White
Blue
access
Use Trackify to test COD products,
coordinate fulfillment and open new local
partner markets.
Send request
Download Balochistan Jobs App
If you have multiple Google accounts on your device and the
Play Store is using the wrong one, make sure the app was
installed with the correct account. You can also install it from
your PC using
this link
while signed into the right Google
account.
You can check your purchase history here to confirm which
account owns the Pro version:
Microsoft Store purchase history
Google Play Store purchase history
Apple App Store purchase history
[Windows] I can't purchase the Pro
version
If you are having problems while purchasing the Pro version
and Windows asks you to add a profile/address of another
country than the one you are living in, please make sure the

* * *

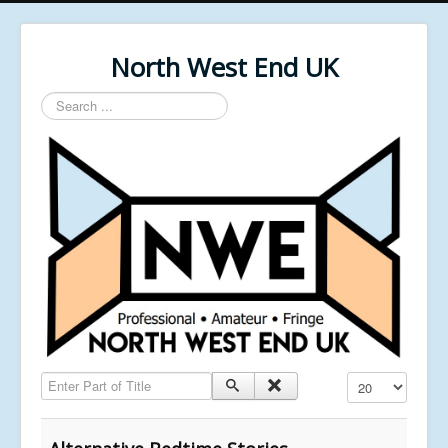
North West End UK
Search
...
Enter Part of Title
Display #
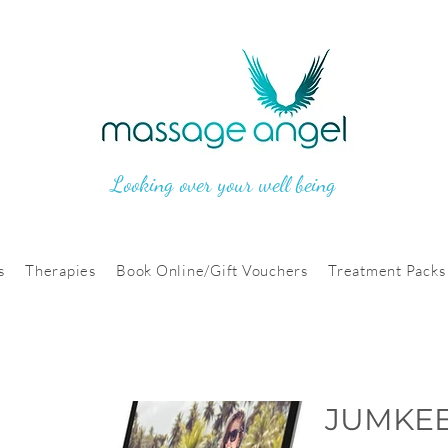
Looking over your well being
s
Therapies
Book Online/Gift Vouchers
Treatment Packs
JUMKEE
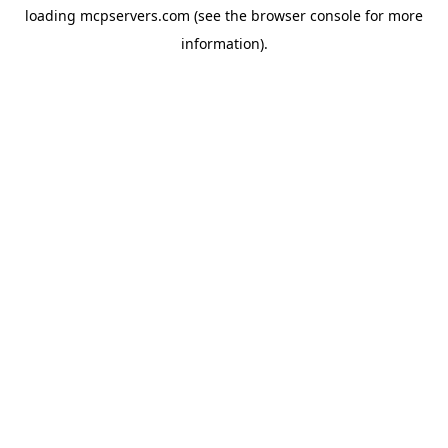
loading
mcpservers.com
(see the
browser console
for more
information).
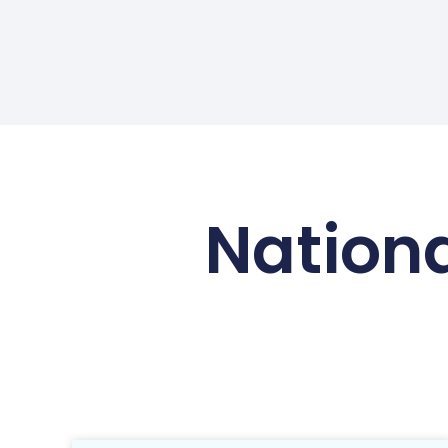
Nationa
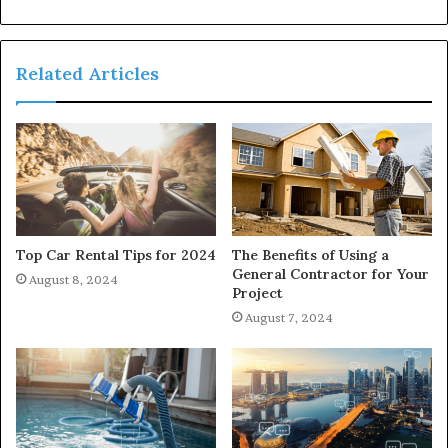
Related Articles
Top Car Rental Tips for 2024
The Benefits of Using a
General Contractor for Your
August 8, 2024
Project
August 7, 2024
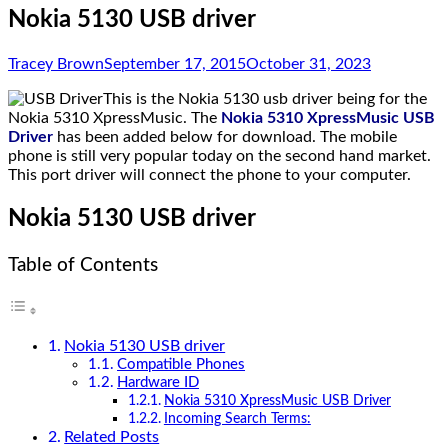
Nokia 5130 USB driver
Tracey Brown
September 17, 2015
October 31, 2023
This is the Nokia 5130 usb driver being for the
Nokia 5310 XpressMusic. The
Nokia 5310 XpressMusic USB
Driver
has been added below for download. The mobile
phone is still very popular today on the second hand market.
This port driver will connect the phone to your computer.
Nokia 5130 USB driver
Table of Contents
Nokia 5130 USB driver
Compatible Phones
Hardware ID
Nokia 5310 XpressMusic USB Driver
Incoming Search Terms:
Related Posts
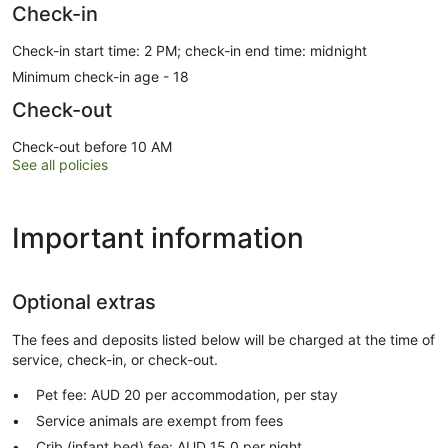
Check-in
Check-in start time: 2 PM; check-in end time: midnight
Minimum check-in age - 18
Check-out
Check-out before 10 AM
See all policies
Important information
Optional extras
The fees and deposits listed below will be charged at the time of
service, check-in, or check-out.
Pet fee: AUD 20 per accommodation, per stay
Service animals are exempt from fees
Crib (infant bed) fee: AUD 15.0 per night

• **WHAT YOU SHOULD DO**: Which lines of the records contain "version"? Show each of them.

• **RESPONSE**:
account owns the Pro version:
version
If you are having problems while purchasing the Pro version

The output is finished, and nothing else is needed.